Borough officials in Haines met with Alaska State Troopers over the phone this week, to address an ongoing disagreement about police response. One thing was clear: Haines needs a new plan to make sure law enforcement can operate sustainably.
Haines’ trooper position was cut this year when budget cuts and a shortage of officers forced the state to tighten services. Since then, officials have been trying to figure out how to provide law enforcement throughout the borough.
In a meeting this week, State Trooper Director Colonel Hans Brinke said his department sees the Haines Police as the primary responders in the area.
“Who’s going to be the primary respond-able individual? It’s our contention that the Haines Borough police department has responsibility in the Haines borough,” Brinke said.
Haines officials pushed back. The conversation centered around a few main questions: do Haines police officers have the authority to respond to calls in the Haines borough outside the townsite? If so, do they have the resources?
Bob Griffiths, director of the Alaska Police Standards Council, has an answer to the first question.
While Haines borough code (7.08: Service Areas Established) establishes the townsite specifically as the “police service area,” Griffith said police can still operate outside it. They have to, in order to do their jobs.
“All police officers in Alaska have statewide jurisdiction, and have authority to investigate crime and make arrests anywhere in the state of Alaska,” he said.
But Haines officials expressed concern about asking police to take primary responsibility for a larger area without additional funding.
Police Chief Heath Scott echoes that worry.
“Right now, it’s an unfunded requirement,” he said. “We’re budgeted for townsite activities.
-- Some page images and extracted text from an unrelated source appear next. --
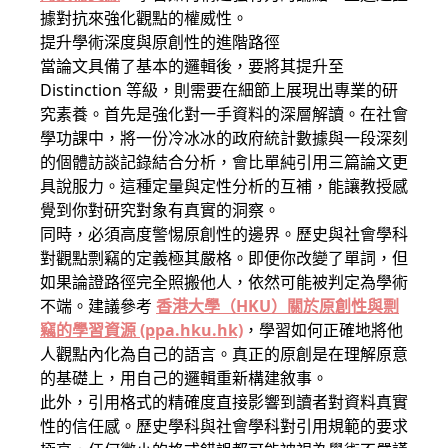
據對抗來強化觀點的權威性。
提升學術深度與原創性的進階路徑
當論文具備了基本的邏輯後，要將其提升至
Distinction 等級，則需要在細節上展現出專業的研
究素養。首先是強化對一手資料的深層解讀。在社會
學功課中，將一份冷冰冰的政府統計數據與一段深刻
的個體訪談記錄結合分析，會比單純引用三篇論文更
具說服力。這種定量與定性分析的互補，能讓教授感
覺到你對研究對象有真實的洞察。
同時，必須高度警惕原創性的邊界。歷史與社會學科
對觀點剽竊的定義極其嚴格。即便你改變了單詞，但
如果論證路徑完全照搬他人，依然可能被判定為學術
不端。建議參考
香港大學（HKU）關於原創性與剽
竊的學習資源 (ppa.hku.hk)
，學習如何正確地將他
人觀點內化為自己的語言。真正的原創是在理解原意
的基礎上，用自己的邏輯重新構建敘事。
此外，引用格式的精確度直接影響到讀者對資料真實
性的信任感。歷史學科與社會學科對引用規範的要求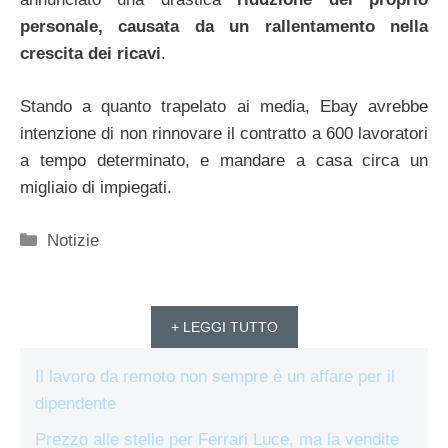
personale, causata da un rallentamento nella
crescita dei ricavi
.
Stando a quanto trapelato ai media, Ebay avrebbe
intenzione di non rinnovare il contratto a 600 lavoratori
a tempo determinato, e mandare a casa circa un
migliaio di impiegati.
Categorie
Notizie
+ LEGGI TUTTO
Il lavoro da remoto non sempre è un affare per il
dipendente
Prezzo alle stelle per Ferrari Luce, ma la vendite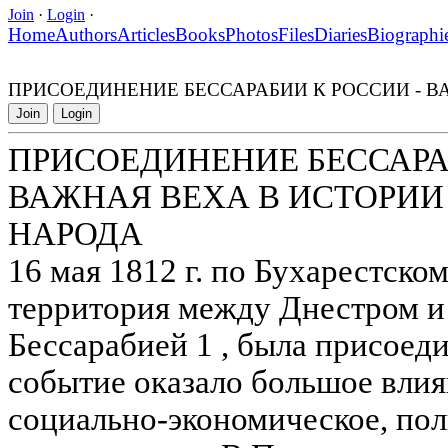
Join
·
Login
·
Home
Authors
Articles
Books
Photos
Files
Diaries
Biographi
ПРИСОЕДИНЕНИЕ БЕССАРАБИИ К РОССИИ - 
Join
Login
ПРИСОЕДИНЕНИЕ БЕССАРАБ
ВАЖНАЯ ВЕХА В ИСТОРИ
НАРОДА
16 мая 1812 г. по Бухарестск
территория между Днестром и
Бессарабией 1 , была присоеди
событие оказало большое влия
социально-экономическое, пол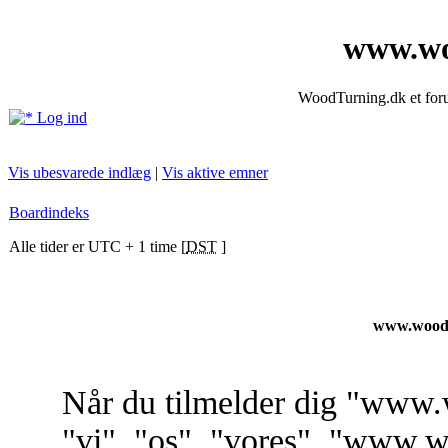
www.wo
WoodTurning.dk et forum
Log ind
Vis ubesvarede indlæg
|
Vis aktive emner
Boardindeks
Alle tider er UTC + 1 time [
DST
]
www.woodt
Når du tilmelder dig "www.
"vi", "os", "vores", "www.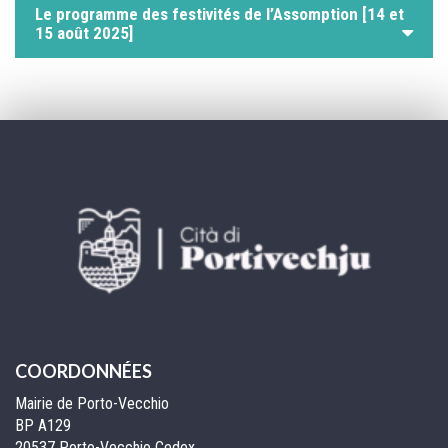
Le programme des festivités de l’Assomption [14 et
15 août 2025]
COORDONNÉES
Mairie de Porto-Vecchio
BP A129
20537 Porto-Vecchio Cedex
So, every time I go outside the townsite, there’s essentially a cost that sometimes is difficult to absorb within our budget.”
Beyond financial costs, there are logistical issues.
“If we have one officer on duty, and we send him out to Haines highway, out to 26-mile, there’s nobody in the town site,” Scott said.
By the end of the meeting, officials hadn’t reached a consensus about the best way to get more resources to Haines police. Council members mentioned options including expanding or raising property taxes, lobbying the legislature for funding, and a VPSO for Klukwan.
Both police and troopers made it clear the problem isn’t about the immediate safety of the community, but setting up a sustainable system for law enforcement. A wildlife trooper remains in Haines to assist police in responding to emergencies.